First, let us filter from the porth data all the rows about mallards, and put them in another data frame call, er, mallard:
mallard<-filter(porth,SPECIES=='Mallard')
To plot the data, we will use the command ggplot(), part of the ggplot2() package within tidyverse() to do this. ggplot() is not the only way to do plots in R, but it is very powerful, can produce supberb plots, and is what we will use in this course.
The code chunk below is an example of how to use ggplot(). Don’t worry if you don’t understand it at the moment. As you use and adapt it again and again, the purposes of the different lines will become clearer.
ggplot(mallard,aes(x=decade,y=COUNT))+
geom_boxplot()+
xlab('Decade')+
ylab('Count per year')+
ggtitle('Mallard observations at Porth, by decade')+
theme_bw()
Now produce similar plots, but for Coots and for Tufted Ducks.
See if you can adapt the code in the chunks above to produce a bar plot that shows how observed numbers of Mallards at Porth have varied by month, from 1960 to the present.

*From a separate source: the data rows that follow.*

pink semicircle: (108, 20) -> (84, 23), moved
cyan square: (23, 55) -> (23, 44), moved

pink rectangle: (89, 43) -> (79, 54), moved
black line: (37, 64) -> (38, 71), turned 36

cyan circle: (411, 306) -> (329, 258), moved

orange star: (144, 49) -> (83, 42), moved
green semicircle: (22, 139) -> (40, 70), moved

Hint: You can adapt two chunks of code you have already used to do this.
First manipulate porth using group_by() and summarise(), just like you did a short while ago, but this time group by MONTH, and this time save the fruits of your labour in an object called, say, mallard_by_month.

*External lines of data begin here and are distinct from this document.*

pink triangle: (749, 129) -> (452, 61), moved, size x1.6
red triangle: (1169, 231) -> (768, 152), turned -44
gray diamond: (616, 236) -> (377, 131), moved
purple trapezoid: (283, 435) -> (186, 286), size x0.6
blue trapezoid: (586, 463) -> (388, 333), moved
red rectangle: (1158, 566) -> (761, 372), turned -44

So your code for this part could start:
mallard_by_month<-porth %>%
filter(SPECIES=='Mallard') %>%
group_by(MONTH) %>%
summarise(count=n())
mallard_by_month
Then, to plot this, we could adapt other code we have used for other charts:
ggplot(mallard,aes(x=MONTH))+
geom_bar()+
xlab('Month')+
ylab('Count')+
ggtitle('Mallard observations at Porth, by month')+
theme_bw()
Notice how here we have used geom_bar() to do a bar chart, rather than geom_boxplot() for a box and whisker plot, as we did before.
This chart is a start and is good enough to tell you how counts have varied with month, but if it were to be shown to other people, it could be improved in a number of ways. For example we might want the x-axis to show the names of the months, and perhaps we would like that axis to start in July and go on until June, since that would capture a full ‘season’ of observations.

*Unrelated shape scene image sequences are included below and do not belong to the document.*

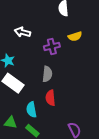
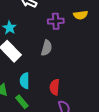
red semicircle: (50, 98) -> (55, 87), moved

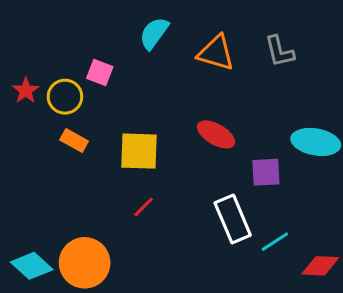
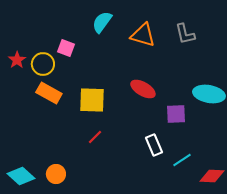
orange rectangle: (74, 140) -> (49, 93), size x1.4
white rectangle: (233, 219) -> (154, 145), size x0.7
orange circle: (85, 263) -> (56, 174), size x0.6

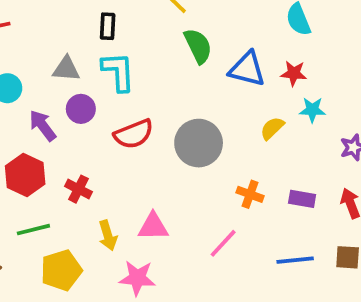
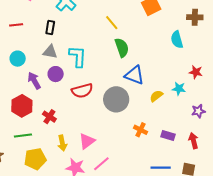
black rectangle: (108, 26) -> (50, 28), moved
blue triangle: (247, 69) -> (134, 75), moved
red star: (294, 73) -> (196, 72), moved
pink triangle: (153, 227) -> (87, 141), turned -42
pink line: (223, 243) -> (101, 164), moved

But let’s leave it for now……
target <- c('Mallard','Coot','Tufted Duck')
topthree<-filter(porth,SPECIES %in% target)
ggplot(topthree,aes(x=decade,y=COUNT,fill=SPECIES,colour=SPECIES))+
geom_boxplot()+
xlab('Decade')+
ylab('Count per year')+
ggtitle('Duck observations at Porth, by decade')+
theme_bw()
Find this plot too busy? We could instead do a separate plot for each of these species, but place the plots side by side. ggplot() has a very useful feature called facet_wrap() which you can use for this.
target <- c('Mallard','Coot','Tufted Duck')
topthree<-filter(porth,SPECIES %in% target)
ggplot(topthree,aes(x=decade,y=COUNT))+
geom_boxplot()+
xlab('Decade')+
ylab('Count per year')+
ggtitle('Observations at Porth, by decade')+
facet_wrap(~SPECIES)+
theme_bw()+
theme(axis.text.x = element_text(angle = 90)) # rotate the tick labels on the x-axis
Now we have looked at our data in a few ways, we might probe a little deeper, ask some specific questions of the data, and try to establish how confident we can be of what it is telling us about the variation with time of the population of this or that species of bird at Porth.
Note that the box plots show the median and interquartile range values for the data that is plotted.
These are example of robust data summaries in that they are not influenced by outliers in the data.
Means and standard deviations, on the other hand, are influenced by outliers.
So if we wish to describe the central tendency of a data set, the median can be a better way to do that if the data has outliers. In that case, a median value gives a better idea of a typical value in the data set than does the mean.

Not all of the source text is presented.